Stored data entries:
Start of Block
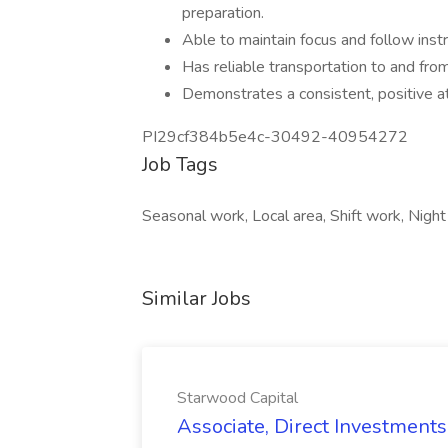
preparation.
Able to maintain focus and follow instr
Has reliable transportation to and fro
Demonstrates a consistent, positive at
PI29cf384b5e4c-30492-40954272
Job Tags
Seasonal work, Local area, Shift work, Nigh
Similar Jobs
Starwood Capital
Associate, Direct Investments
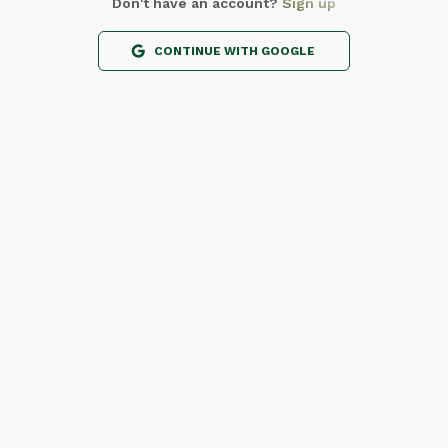
Don't have an account?
Sign up
CONTINUE WITH GOOGLE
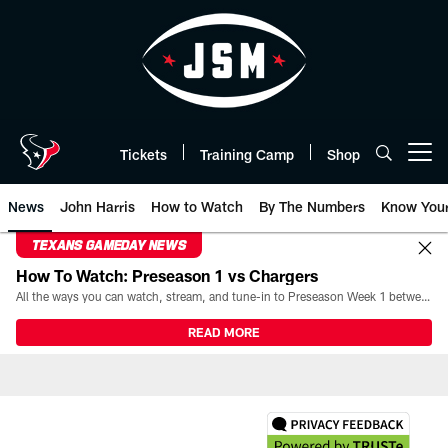
Skip
to
main
content
Tickets
Training Camp
Shop
Open menu button
News
John Harris
How to Watch
By The Numbers
Know You
TEXANS GAMEDAY NEWS
How To Watch: Preseason 1 vs Chargers
All the ways you can watch, stream, and tune-in to Preseason Week 1 between the Texans and the Los Angeles Chargers at Reliant Stadium on August 13.
READ MORE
End of Block
Reproduce each line above that contains "Chargers".

◆ Answer box ◆
How To Watch: Preseason 1 vs Chargers
All the ways you can watch, stream, and tune-in to Preseason Week 1 between the Texans and the Los Angeles Chargers at Reliant Stadium on August 13.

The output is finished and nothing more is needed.